Structural insights into the avian AICAR transformylase mechanism.

ATIC encompasses both AICAR transformylase and IMP cyclohydrolase activities that are responsible for the catalysis of the penultimate and final steps of the purine de novo synthesis pathway. The formyl transfer reaction catalyzed by the AICAR Tfase domain is substantially more demanding than that catalyzed by the other folate-dependent enzyme of the purine biosynthesis pathway, GAR transformylase. Identification of the AICAR Tfase active site and key catalytic residues is essential to elucidate how the non-nucleophilic AICAR amino group is activated for formyl transfer. Hence, the crystal structure of dimeric avian ATIC was determined as a complex with the AICAR Tfase substrate AICAR, as well as with an IMP cyclohydrolase inhibitor, XMP, to 1.93 A resolution. AICAR is bound at the dimer interface of the transformylase domains and forms an extensive hydrogen bonding network with a multitude of active site residues.
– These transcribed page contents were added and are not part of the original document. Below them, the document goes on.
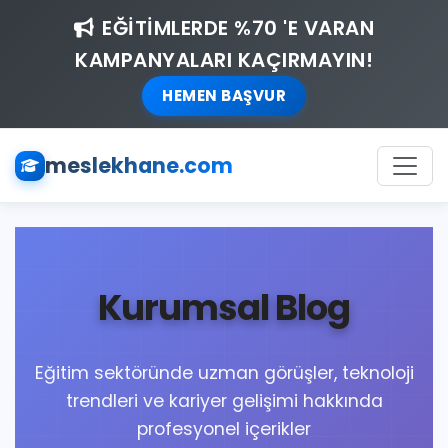
EĞİTİMLERDE %70 'E VARAN
KAMPANYALARI KAÇIRMAYIN!
HEMEN BAŞVUR
meslekhane.com
Kurumsal Blog
Eğitim sektöründe uzman görüşler, teknoloji
trendleri ve kariyer gelişimi hakkında
profesyonel içerikler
The crystal structure suggests that the conformation of the 4-carboxamide of AICAR is poised to increase the nucleophilicity of the C5 amine, while proton abstraction occurs via His(268) concomitant with formyl transfer. Lys(267) is likely to be involved in the stabilization of the anionic formyl transfer transition state and in subsequent protonation of the THF leaving group.

Crystal structures of human GAR Tfase at low and high pH and with substrate beta-GAR.

Glycinamide ribonucleotide transformylase (GAR Tfase) is a key folate-dependent enzyme in the de novo purine biosynthesis pathway and, as such, has been the target for antitumor drug design. Here, we describe the crystal structures of the human GAR Tfase (purN) component of the human trifunctional protein (purD-purM-purN) at various pH values and in complex with its substrate. Human GAR Tfase exhibits pH-dependent enzyme activity with its maximum around pH 7.5-8. Comparison of unliganded human GAR Tfase structures at pH 4.2 and pH 8.5 reveals conformational differences in the substrate binding loop, which at pH 4.2 occupies the binding cleft and prohibits substrate binding, while at pH 8.5 is permissive for substrate binding. The crystal structure of GAR Tfase with its natural substrate, beta-glycinamide ribonucleotide (beta-GAR), at pH 8.5 confirms this conformational isomerism. Surprisingly, several important structural differences are found between human GAR Tfase and previously reported E. coli GAR Tfase structures, which have been used as the primary template for drug design studies. While the E. coli structure gave valuable insights into the active site and formyl transfer mechanism, differences in structure and inhibition between the bacterial and mammalian enzymes suggest that the human GAR Tfase structure is now the appropriate template for the design of anti-cancer agents.